Eskom has spent about R286bn more than it should have on primary energy costs over the past seven years, according to lobby group the Organisation Undoing Tax Abuse (Outa).

Outa is opposing Eskom’s regulatory clearing account (RCA) applications to the National Energy Regulator of SA (Nersa) for a R66.6bn revenue claw-back.

Nersa published Eskom’s application in January, and Friday was the last day for stakeholder comments.

Nersa will host public hearings on Eskom’s application in May and will make its decision on August 29.

Outa said it objected to Eskom’s applications and recommended a zero recovery.

RCA is a tracking mechanism that compares certain uncontrollable costs and revenue assumed in the multi-year price determination decision by Nersa, to actual revenue and costs incurred by Eskom.

"The Electricity Regulation Act stipulates that only an efficient utility is entitled to acquire a return on its operations for regulatory purposes‚" Outa’s energy portfolio manager‚ Ronald Chauke‚ said.

He said Eskom was not an efficient organisation and Outa believed that if Eskom’s leadership applied prudent primary energy procurement and strong auditing practices‚ the primary energy expenses incurred by Eskom over the past seven years should be about R286bn lower than they were.

Outa estimated that primary energy expenses‚ which were largely related to coal procurement‚ had increased excessively since 2010.

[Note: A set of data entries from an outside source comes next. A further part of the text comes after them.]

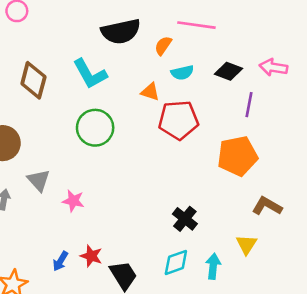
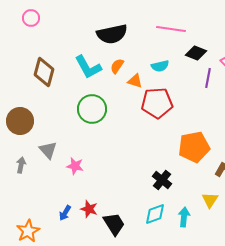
orange semicircle: (163, 46) -> (117, 66), moved
black diamond: (228, 71) -> (196, 53), moved
purple line: (249, 105) -> (208, 78), moved
orange pentagon: (237, 156) -> (194, 147), moved

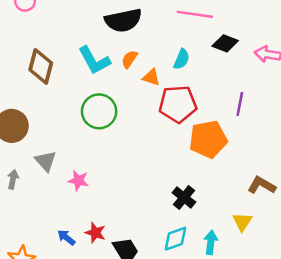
cyan semicircle: (160, 66) -> (182, 59), turned -54
purple line: (208, 78) -> (240, 104), moved
orange pentagon: (194, 147) -> (208, 139), moved
blue arrow: (65, 213) -> (66, 238), turned 98

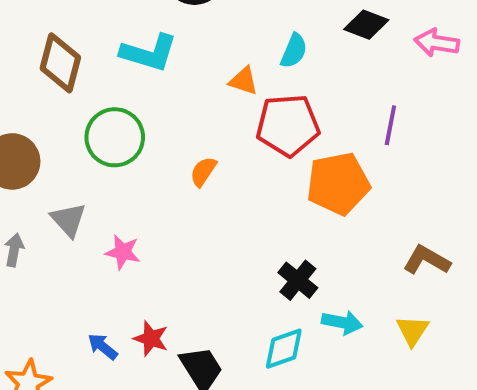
orange semicircle: (129, 59) -> (203, 172), moved
cyan L-shape: (94, 60) -> (149, 53), turned -44
green circle: (99, 111) -> (115, 137), moved
yellow triangle: (242, 222) -> (413, 330), moved
cyan arrow: (211, 242) -> (342, 322), moved, turned 95

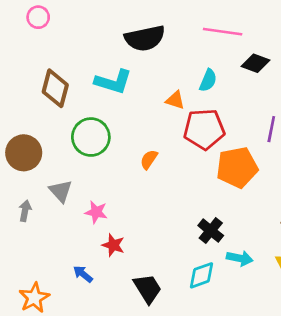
red star: (151, 339) -> (113, 245), moved

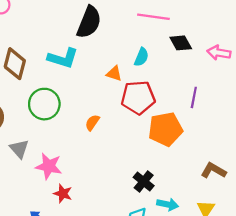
black semicircle: (145, 38) -> (89, 22), turned -56
black diamond: (255, 63) -> (181, 43), turned 40
pink star: (96, 212) -> (49, 166), size x1.4

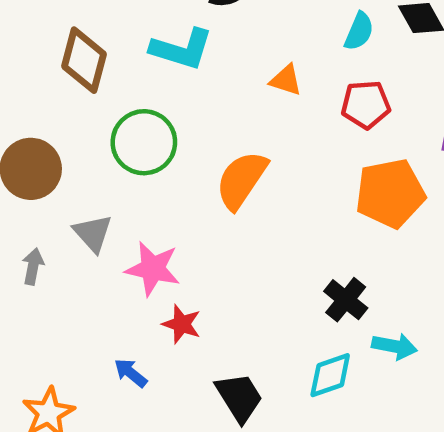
cyan semicircle: (141, 57) -> (359, 31), moved
red pentagon: (138, 97) -> (366, 105), moved, size x0.7
orange semicircle: (92, 123) -> (241, 180), size x1.8

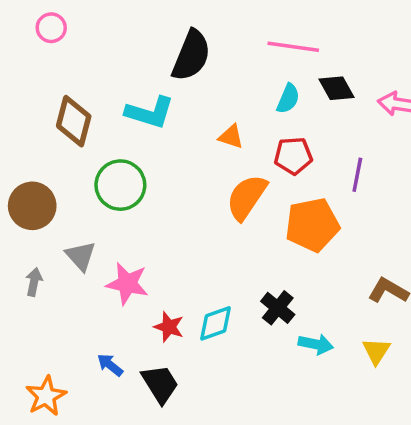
orange semicircle: (241, 180) -> (247, 197), moved
red star: (182, 324) -> (169, 327), moved
cyan diamond: (330, 375) -> (215, 323), moved
black trapezoid: (239, 397) -> (160, 384), moved

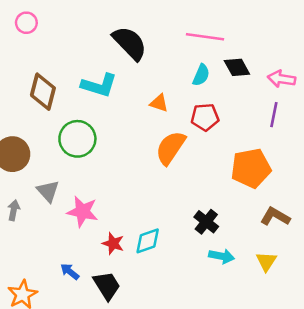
black semicircle: (191, 55) -> (130, 43), turned -66
purple line: (357, 175) -> (274, 115), moved
orange pentagon: (312, 225) -> (251, 168), moved
black cross: (278, 308) -> (206, 222), moved

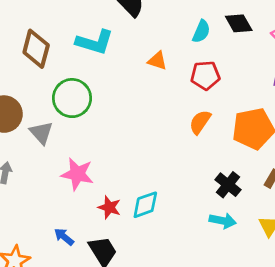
orange semicircle: (171, 148) -> (200, 122), moved, size x0.7
gray triangle: (48, 191) -> (41, 133), moved
black cross: (206, 222) -> (228, 185), moved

He said this coincided with rampant corruption‚ dubious coal contracting and poor management of Eskom’s affairs at the expense of public interest.

Chauke also said Outa’s research showed that the average cost of primary energy had increased by 347%‚ from an average of R18.7bn per year between 2007 and 2009, to R83.6bn per year during the RCA application period.

"We are aware that Eskom procures most of its coal requirements through long term and ‘cost-plus’ contracts‚ indicating that the spot prices should not impact the overall coal bill‚ as Eskom disclosed in its application‚" Chauke said.

He also said excessive capital expenditure overruns on new build projects had added a further R20bn per year in interest costs.

According to Chauke, Eskom’s leadership had not effectively managed its human resources and productivity‚ translating into an estimate increase of 14‚900 staff (46%) while output had declined. He said this had resulted in R9bn in extra costs.